Christiane Kuhl, M.D., a leading breast cancer researcher and chief of the Department of Radiology at RWTH Aachen University noticed that women with a hormonal IUD in place often show higher background parenchymal enhancement on contrast-enhanced breast MRI. Background parenchymal enhancement —the initial enhancement of normal breast tissue—is a sensitive marker of hormone levels.
The observation prompted Huck to investigate the association between LNG-IUD use and background parenchymal enhancement in breast MRI and explore possible systemic effects of LNG-IUDs.
Using the hospital database, Huck and colleagues identified premenopausal women without a personal history of breast cancer or hormone or antihormone intake, who had undergone standardized dynamic contrast-enhanced breast MRI for screening at least twice.
“By comparing the level of contrast enhancement in the same women with and without the IUD in place, a change in systemic hormone levels due to the IUD could be traced,” Huck said.
Half of the women in the study underwent the first breast MRI exam before IUD placement and the second with the IUD in place. The other half had their first MRI with IUD placement and the second MRI after IUD removal.
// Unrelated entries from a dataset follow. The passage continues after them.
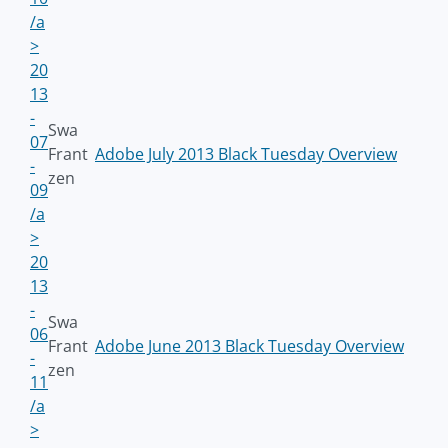
/a
>
20
13
-
Swa
07
Frant
Adobe July 2013 Black Tuesday Overview
-
zen
09
/a
>
20
13
-
Swa
06
Frant
Adobe June 2013 Black Tuesday Overview
-
zen
11
/a
>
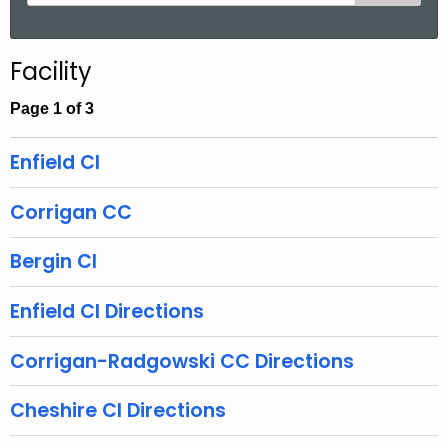
e
a
r
Facility
c
h
Page 1 of 3
t
h
Enfield CI
e
c
Corrigan CC
u
r
Bergin CI
r
e
Enfield CI Directions
n
t
Corrigan-Radgowski CC Directions
A
g
Cheshire CI Directions
e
This enabled the researchers to avoid age-related effects on background parenchymal enhancement that might affect interpretation of the results.
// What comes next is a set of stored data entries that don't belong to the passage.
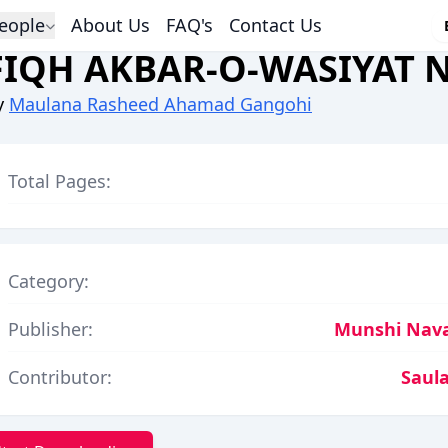
eople
About Us
FAQ's
Contact Us
FIQH AKBAR-O-WASIYAT
y
Maulana Rasheed Ahamad Gangohi
Total Pages:
Category:
Publisher:
Munshi Nava
Contributor:
Saula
Analysis showed that IUD use led to significant increase of enhancement in 23 of 48 patients, indicating that there are hormonal effects caused by IUD use that occur well beyond the uterus.
“The results suggest that IUDs do not have a purely local effect on the uterus – but affect the entire body,” Huck said.
She added that is plausible that IUDs can have side effects similar to that of other hormonal treatments.
“Use of an IUD leads to hormonal stimulation of the breast that is detectable by MRI,” Huck said. “The increased enhancement also has implications for the diagnostic accuracy of breast MRI in women using hormonal IUDs.”
While the results point to a systemic hormonal effect for women with IUDs in place, it does not mean that the contraceptives are unsafe to use, Huck emphasized.
“IUDs appear to be a very safe means of contraception and are generally well tolerated,” she said. “However, if women with an IUD in place experience unexplainable side effects, they should talk to their doctor and consider using other types of contraception.”
Co-authors are Daniel Truhn, M.D., Caroline Wilpert, M.D., Eloisa Zanderigo, M.D., Vanessa Raaff, M.D., Ebba Dethlefsen, M.D., and Maike Bode, M.D.